Vast amounts of caesium-137 were distributed across 40 per cent of Europe's surface after Chernobyl. Environmental levels remain elevated in wildlife, with restrictions still in place on eating some sheep farmed in the UK, and game and mushrooms from elsewhere. However, exposure to environmental caesium-137 from Chernobyl has never been linked conclusively to any direct health effects in people, although researchers are divided over whether there is no effect, or just not enough data to say.

How do the nuclear reactor explosions happening in Japan compare to previous nuclear disasters?

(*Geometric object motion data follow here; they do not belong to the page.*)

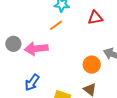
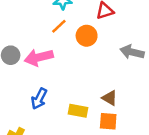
orange circle: (92, 65) -> (87, 36), moved

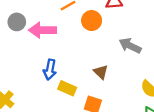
brown triangle: (110, 98) -> (101, 72), moved
blue arrow: (39, 99) -> (50, 70), moved, turned -30

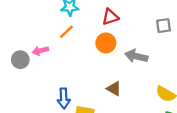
orange circle: (92, 21) -> (106, 43), moved
pink arrow: (42, 30) -> (40, 51), moved, size x0.6

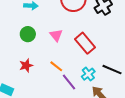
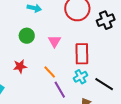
red rectangle: (85, 43) -> (82, 54), turned 30
cyan cross: (88, 74) -> (81, 77), moved

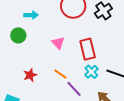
green circle: (27, 36) -> (18, 35), moved

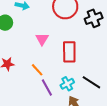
cyan cross: (91, 72) -> (67, 84), moved

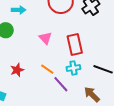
cyan cross: (67, 84) -> (73, 68), moved, turned 32

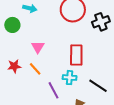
pink triangle: (45, 38) -> (38, 47), moved
orange line: (47, 69) -> (35, 69), moved

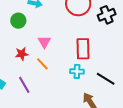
red star: (14, 66) -> (22, 54), moved
purple line: (54, 90) -> (24, 85), moved

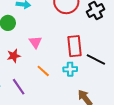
orange line: (42, 64) -> (43, 71), moved
black line: (106, 79) -> (96, 59), moved

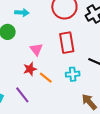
red rectangle: (75, 46) -> (67, 43), moved
red star: (14, 56) -> (30, 69), moved

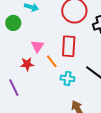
orange line: (46, 78) -> (52, 61), moved

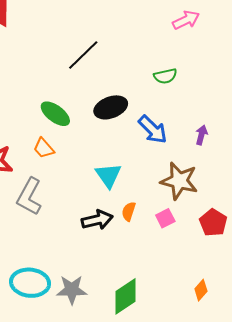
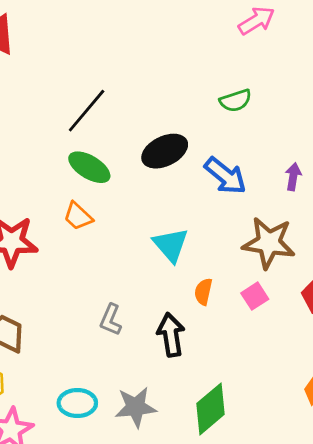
black line: (83, 55) -> (87, 111), moved
gray L-shape: (29, 197) -> (111, 320), moved, size x0.6
black arrow: (97, 220) -> (171, 335), moved, turned -80
cyan ellipse: (30, 283) -> (77, 403), size x0.7

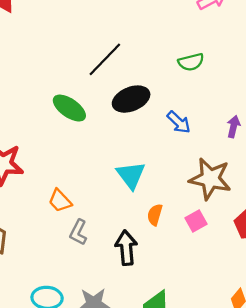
black line: (87, 111) -> (105, 59), moved
blue arrow: (225, 176) -> (179, 122), size x0.7
orange trapezoid: (78, 216) -> (60, 201), moved

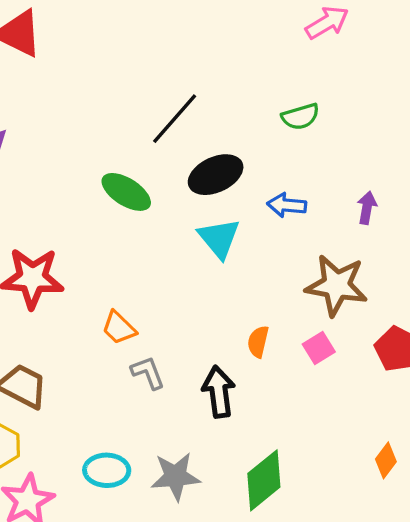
blue arrow: (179, 122) -> (287, 205), turned 145
cyan triangle: (131, 175) -> (219, 238), moved
gray L-shape: (78, 232) -> (148, 373), turned 135

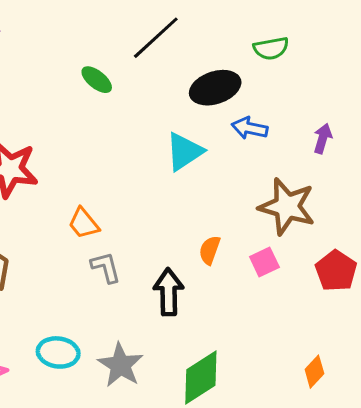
black ellipse: (216, 175) -> (215, 88), moved
green ellipse: (126, 192) -> (97, 80), moved, size x0.7
cyan triangle: (219, 238) -> (184, 152), turned 30
gray star: (176, 476) -> (120, 365), turned 30

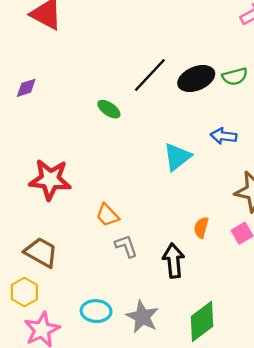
black ellipse: (215, 88) -> (196, 78), moved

The crisis at the Fukushima Daiichi nuclear power plant is the worst nuclear accident since Chernobyl in Ukraine in 1986. However, so far it seems more likely to resemble the Three Mile Island (TMI) accident in Pennsylvania in 1979 which, like Fukushima, lost coolant and had a partial meltdown.

So far, the release of radioactivity at Fukushima appears to be closer to what happened at TMI than at Chernobyl. The huge plume of smoke from Chernobyl spread radiation over most of Europe and forced evacuation within a 30-kilometre radius. The gases that escaped TMI, in contrast, might have travelled as far as New York state, but most stayed within 15 kilometres of the plant.

US authorities have found little evidence of any health damage after TMI. But Joseph Mangano of the Radiation and Public Health Project, a pressure group, claims that deaths from disease have been 26 to 54 per cent higher among young people who were fetuses or babies living downwind of the accident than among local but less exposed people.

He blames the absence of a solid conclusion on poor data on where radionuclides went, and who was exposed to how much. The same arguments will dog Fukushima, unless the data collection is better this time.